Tuesday, December 22, 2009

veritas

Read: Mark 4:38; Luke 2:9; John 14:27.

There were shepherds in the fields, guarding their flocks by night. And the angel of the Lord came down and the glory of the Lord was all about them, and they were afraid. Not an exact quote, but you get the idea. The shepherds had no knowledge of a heavenly king, only an earthly one who took their wages without regard to their families and kept them on the bottom rung of the work force ladder. The celestial display that filled their eyes with light and their ears with sound also filled their hearts with terror.

Thirty years later, the disciples were caught out on the lake in a vicious storm. Jesus was in the stern of the boat, his head on a pillow, sound asleep. The disciples were so afraid for their lives that they woke Jesus, asking him, “Master, we’re dying here and you’re sleeping like nothing’s going on, don’t you care what happens to us?” Again, not an exact quote, but close enough.

The common denominator of these two stories is that ordinary men were caught in extraordinary circumstances, and the response was the same: fear. Why? It’s not like the shepherds had never been out in the night before, because that’s what shepherds did. Seeing a shooting star was nothing new to them, hearing a wolf’s call or a lion’s roar were commonplace, but the visions and sounds from Heaven on that one night caused them to lose their cool. And it’s not like the disciples were not used to being out on the lake fishing, both daytime and nighttime, for that was the way they earned their living. And they had been caught, I’m sure, in other storms. But when confronted with waves higher than any they’d ever before seen, and the circumstance of a rapidly deteriorating future state, their response was fear.

I have a leopard-print throw that I put around my shoulders when I accompany puppy out for his business each morning. Usually, only the three of us are up before dawn. But one morning last week I stepped back into the house and glanced into the kitchen just in time to see Jim toss a fresh coffee filter and its contents up into the air. He hadn’t known I was outside. And when he saw a flash of spots from the corner of his eye it was so out of the ordinary that he reacted with the fight or flight response. He looked at me sheepishly as I shrugged off the throw and placed it on the back of the sofa, said, “You scared me” and then went for the broom.

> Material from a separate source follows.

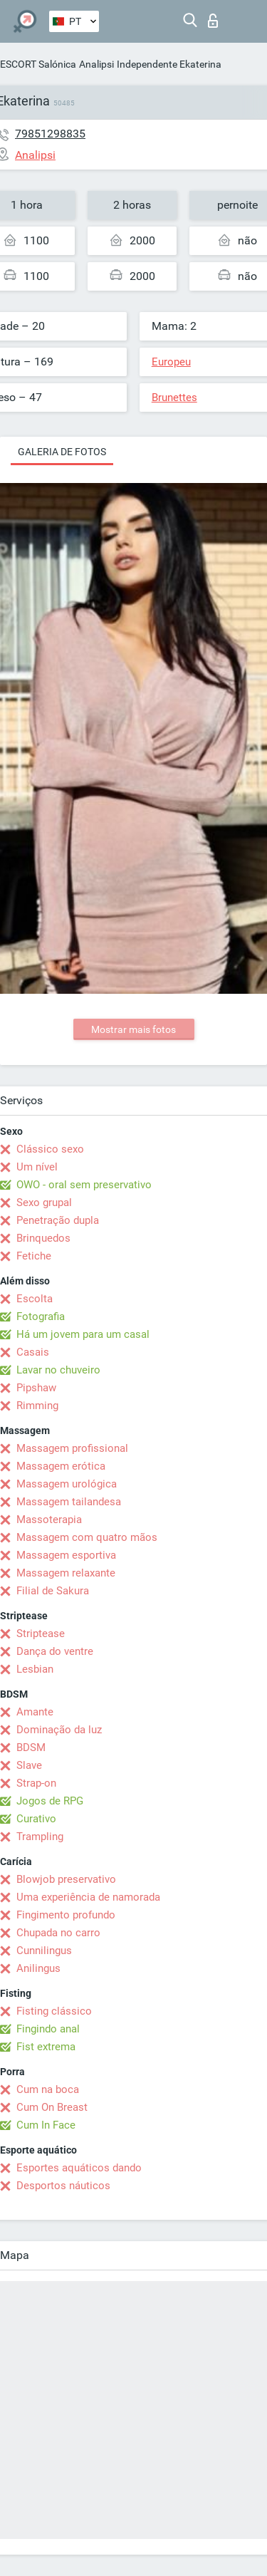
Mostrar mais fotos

We are always faced with unknowns, but today, we are confronted with fear at almost every turn in life and with a magnitude unbelievable in scope.

A loved one has died, and we are faced with the prospect of pushing through the pain and grief of a life without them. Layoffs are plentiful but jobs are scarce. Homes are lost to foreclosure. Utility bills go unpaid and are eventually shut off. Never mind buying Christmas presents because putting food on the table seems an insurmountable task, and not every family has the luxury of a Friday backpack sent home from school. Let’s don’t even talk about how to keep enough money at hand for transportation just in case you’re called for a job interview. Fear runs rampant throughout our lives.

Soldiers are being deployed to combat zones, many of them for the third or forth or fifth time in less than ten years. Firefighters and police respond each shift to calls that would send most of us cowering in a corner with our hands over our ears and hats pulled down over our eyes. Fear of the unknown is a part of their daily life, yet the soldiers and the first responders go forward anyway. For when you have trained so often that your response to danger is second nature, and done without thinking, you simply just get on with it.

Heroes are not people without fear, they are simply people who do the next right thing in spite of it. I challenge you today to be a hero to yourself. Listen with your whole heart to the song of the angels, and fear not. Hear the words of the Master, “Let not your heart be troubled, neither let it be afraid.” And rejoice in the truth of a message for the ages: never trade the fear of what you know for the wonder of what you don’t.

Never give up. Never give up. Never, never, never, never, never give up. Sing with me the words of faith: “I know who holds tomorrow, and I know who holds my hand.” And then listen to the celestial response as a host of angels join us in our praise.